National Museum of Photography
- Established: 1996
- Location: Copenhagen, Denmark
- Collection size: 100,000
- Founder: Sigfred Løvstad
- Executive director: Henrik Andersen
- Patron: Prince Joachim (2000-2018)
- Director: Keld Nielsen

= National Museum of Photography (Denmark) =

Museum in Copenhagen

The National Museum of Photography (Nationale Fotomuseum) is a photography museum in Denmark that was located in the Black Diamond, a modern waterfront extension to the Royal Danish Library in Copenhagen, until 2017 whereafter it closed due to funding shortages.

==History==
The National Museum of Photography, founded in 1996, moved into its current premises when the Black Diamond was completed in 1999. However, the museum is based on the Royal Library's collections.

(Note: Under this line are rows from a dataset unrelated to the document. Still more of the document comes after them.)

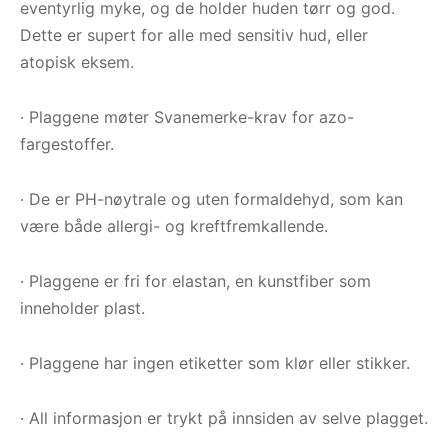
eventyrlig myke, og de holder huden tørr og god.
Dette er supert for alle med sensitiv hud, eller
atopisk eksem.
· Plaggene møter Svanemerke-krav for azo-
fargestoffer.
· De er PH-nøytrale og uten formaldehyd, som kan
være både allergi- og kreftfremkallende.
· Plaggene er fri for elastan, en kunstfiber som
inneholder plast.
· Plaggene har ingen etiketter som klør eller stikker.
· All informasjon er trykt på innsiden av selve plagget.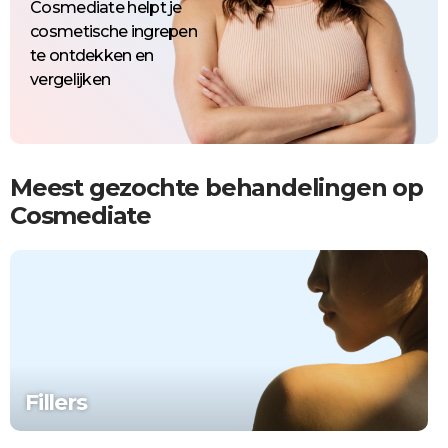
Cosmediate helpt je
cosmetische ingrepen
te ontdekken en
vergelijken
Meest gezochte behandelingen op
Cosmediate
Fillers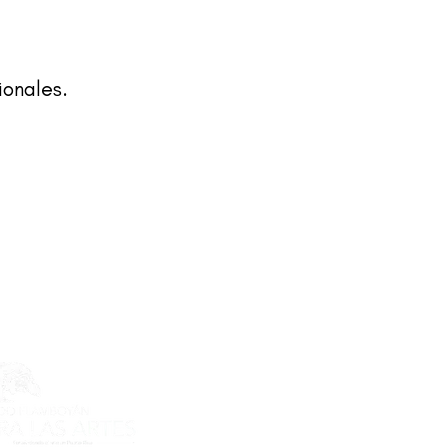
ionales.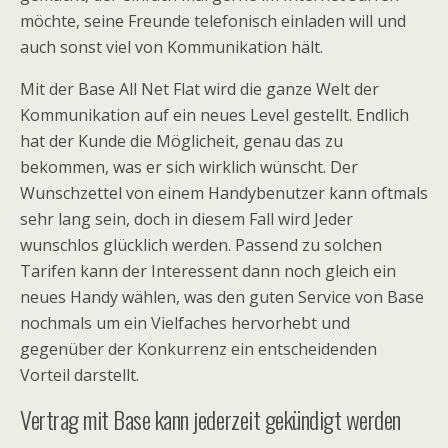
möchte, seine Freunde telefonisch einladen will und
auch sonst viel von Kommunikation hält.
Mit der Base All Net Flat wird die ganze Welt der
Kommunikation auf ein neues Level gestellt. Endlich
hat der Kunde die Möglicheit, genau das zu
bekommen, was er sich wirklich wünscht. Der
Wunschzettel von einem Handybenutzer kann oftmals
sehr lang sein, doch in diesem Fall wird Jeder
wunschlos glücklich werden. Passend zu solchen
Tarifen kann der Interessent dann noch gleich ein
neues Handy wählen, was den guten Service von Base
nochmals um ein Vielfaches hervorhebt und
gegenüber der Konkurrenz ein entscheidenden
Vorteil darstellt.
Vertrag mit Base kann jederzeit gekündigt werden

Since the invention of photography in 1839, photographs have been included in The Royal Library's collections. The first items in the collection were photographs pasted into printed books. Later a collection of individual photographs emerged through donations and acquisitions. In 1902, the collection was incorporated into the then newly established Department of Maps and Pictures. From the beginning of the 1950s, efforts to build a comprehensive photographic collection were intensified and the collection grew tremendously under the direction of Bjørn Ochner, Denmark's first photo-historian. Today the Royal Library's collection contains around 18 million photographs.

Photographs which are either of special historic or artistic importance now form the basis of the museum.

==Collections==
The museum's collections, consisting of around 100,000 photographs, cover Danish and international photography from its invention in 1839 to the present day. Pioneering photography from the 19th century is particularly well represented. The collection of daguerreotypes is the largest in Scandinavia.

==Exhibitions==
The museum's exhibitions are generally based on its collection which is frequently supplemented with loans from artists or other institutions. Exhibitions can be based on a theme, a genre, a place, a specific photographer or else aspects of the collection are highlighted via loans from artists or institutions at home and abroad.